The president’s Godot-like absence-presence (“Sue, did the president call?” “No,” goes the running joke) adds a vaguely existential dimension: Might we all, in a sense, be veeps, permanent understudies, dashing hither and thither while awaiting the big call-up? Gravely informed, in one episode, that the president is experiencing severe chest pains — that her time of accession, in other words, may be at hand — Selina is unable to suppress a smile of pure birthday cake glee. “I’m so ... sorry...,” she manages.


Mr. Iannucci has made a specialty of the way political people talk to one another, and the dialogue in “Veep” has a rapid-fire, clickety-clackety cleverness that American viewers will associate with “The West Wing” — cranked up comedically, of course. We hear about Potus, for example, and his wife, Flotus, and even their dog (or soon-to-be dog) Fdotus. “Come on,” Selina says in Episode 2, “let’s go somewhere, let’s meet the public!”


“You want to normalize it?” asks Mike (Matt Walsh), her director of communications.


“Yes, exactly, I want to meet some regular normals! Where are we going to find them?”


Mike exults: “Photo op with the normals and the normalistas!”


Conversations are swerving, multibranched, happening two or three at a time.

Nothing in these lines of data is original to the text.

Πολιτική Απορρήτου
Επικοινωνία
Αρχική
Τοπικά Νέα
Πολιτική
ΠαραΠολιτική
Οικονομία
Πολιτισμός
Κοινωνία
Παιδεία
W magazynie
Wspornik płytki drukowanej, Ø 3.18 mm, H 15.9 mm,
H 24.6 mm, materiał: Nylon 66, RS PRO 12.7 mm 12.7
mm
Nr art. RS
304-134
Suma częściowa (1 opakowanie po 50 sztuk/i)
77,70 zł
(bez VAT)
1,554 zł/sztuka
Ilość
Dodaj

The aides, when together, appear to have evolved beyond the need for eye contact — they look down, thumbs squirming over BlackBerrys.

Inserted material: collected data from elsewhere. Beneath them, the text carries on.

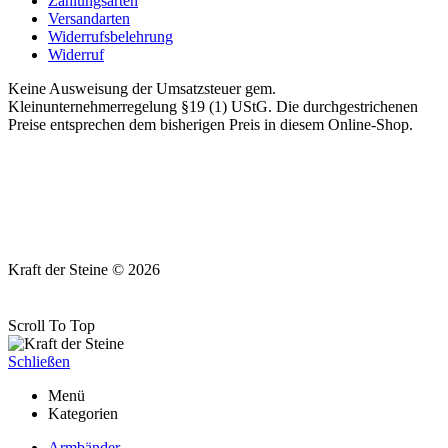
Zahlungsarten
Versandarten
Widerrufsbelehrung
Widerruf
Keine Ausweisung der Umsatzsteuer gem.
Kleinunternehmerregelung §19 (1) UStG. Die durchgestrichenen
Preise entsprechen dem bisherigen Preis in diesem Online-Shop.
Kraft der Steine © 2026
Scroll To Top
Schließen
Menü
Kategorien
Armbänder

Ms. Louis-Dreyfus, as we all know, is a great comic actor. To the role of Selina Meyer she brings the full battery of her art: she throws fits, she gets distracted, she is swarmed upon by multiplying humiliations. When an especially large or significant thought occurs to her, she puts a kind of psychic stutter in the middle of the scene.

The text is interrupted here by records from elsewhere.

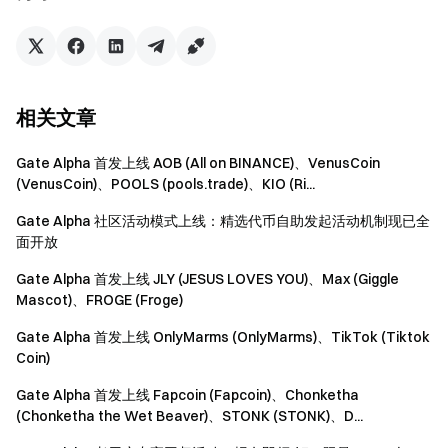
Gate 团队
2026 年 5 月 15 日
相关文章
加密货币之门
Gate Alpha 首发上线 AOB (All on BINANCE)、VenusCoin
(VenusCoin)、POOLS (pools.trade)、KIO (Ri...
安全、快捷、轻松交易超过 4,900 种加密货币
立即行动
Gate Alpha 社区活动模式上线：精选代币自助发起活动机制现已全
注册账户
，最高可领 $10,000 迎新奖励
面开放
邀请他人注册
，可获 40% 佣金
Gate Alpha 首发上线 JLY (JESUS LOVES YOU)、Max (Giggle
关注官方渠道
Mascot)、FROGE (Froge)
访问 Gate 官网
Gate Alpha 首发上线 OnlyMarms (OnlyMarms)、TikTok (Tiktok
下载 Gate App | 电脑端
Coin)
关注 X (Twitter)
，获取最新福利
加入 Telegram 社群
，讨论热点话题
Gate Alpha 首发上线 Fapcoin (Fapcoin)、Chonketha
进入全球社区
，获取最新资讯
(Chonketha the Wet Beaver)、STONK (STONK)、D...
透明度保障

And (to return to the swearing thing) a certain release comes in seeing Elaine from “Seinfeld” cursing up a storm. So much of “Seinfeld” was repressed verbal violence, almost swearing, on the edge of swearing.


The opening scenes of a new sitcom are always faintly embarrassing, as the characters bustle forward overvividly to introduce themselves: it’s like watching a musical. But “Veep” looks as if it might settle quite nicely. The supporting cast is very strong — Tony Hale (perhaps best known for “Arrested Development”), in particular, excels as Selina’s goofy and limpetlike personal aide — the various internecine plotlines are building well; and no one is allowed to riff uncontrolled.


“I’m the new face of the veep’s office, O.K.?” hisses a horribly ambitious young man at a frowning journalist. “I can bring you major scoops!”


“You can bring me major scoops?”


“Hey, c’mon, I major in major.”


“Stop doing that,” the journalist says.


Veep


HBO, Sundays nights at 10, Eastern and Pacific times; 9, Central time.


Created by Armando Iannucci. Mr. Iannucci, Frank Rich and Christopher Godsick, executive producers; Simon Blackwell and Tony Roche, co-executive producers; Julia Louis-Dreyfus and Stephanie Laing, producers; Sean Gray, William Smith, Roger Drew and Ian Martin, consulting producers.


WITH: Julia Louis-Dreyfus (Selina Meyer), Tony Hale (Gary), Anna Chlumsky (Amy), Matt Walsh (Mike), Reid Scott (Dan), Timothy C. Simons (Jonah) and Sufe Bradshaw (Sue).